If deciding between using IPv4 and IPv6 local addresses as the source:
- For any endpoint IPv4 address (RFC1918 or public), assume that is the currently working system for any local IPv4 address (RFC1918 or public).
- For endpoint IPv6 address that are GUA assume local ULA has no connectivity. From their view nobody should be using NAT66 for general connectivity, and most ULA configuration in the past has not actually used it.
- For endpoint IPv6 address that are ULA outside of local subnet, you are safer assuming no connectivity, because inter-organization routing of private ULA addresses remains uncommon unlike inter-organization routing of RFC1918 in the past.
- For endpoint IPV6 address that are GUA, if you have a local GUA address you can safely assume connectivity to that IP.

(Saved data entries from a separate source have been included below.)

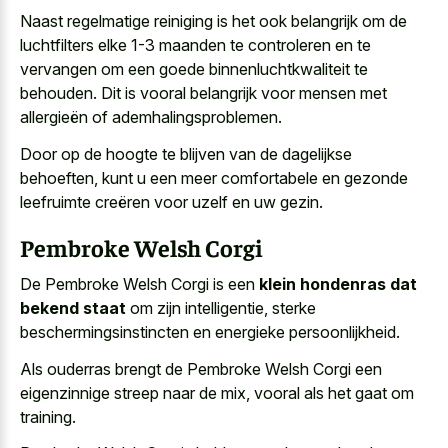
Naast regelmatige reiniging is het ook belangrijk om de
luchtfilters elke 1-3 maanden te controleren en te
vervangen om een goede binnenluchtkwaliteit te
behouden. Dit is vooral belangrijk voor mensen met
allergieën of ademhalingsproblemen.
Door op de hoogte te blijven van de dagelijkse
behoeften, kunt u een meer comfortabele en gezonde
leefruimte creëren voor uzelf en uw gezin.
Pembroke Welsh Corgi
De Pembroke Welsh Corgi is een
klein hondenras dat
bekend staat
om zijn intelligentie, sterke
beschermingsinstincten en energieke persoonlijkheid.
Als ouderras brengt de Pembroke Welsh Corgi een
eigenzinnige streep naar de mix, vooral als het gaat om
training.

The problem is that the majority of ULA use in the past was without, or problematic public IPv6 Internet connectivity. So it makes perfect sense to choose a local IPv4 to connect to a IPv4 over a local ULA to a GUA IPv6, because we can assume in almost all cases that the existing legacy local connectivity is working.

It shouldn't really be a problem, because if dual stack, then the hostnames should map to the same service endpoints, and the highest probability of connectivity by far is to pick IPv4 under those circumstances.

However, I think most people will continue to use IPv4 RFC1918 as the stable numbered local connectivity forever in the future. The only use case left if IPv4 never goes away is stable inter-organizational routing becoming more problematic with conflicting RFC1918 space.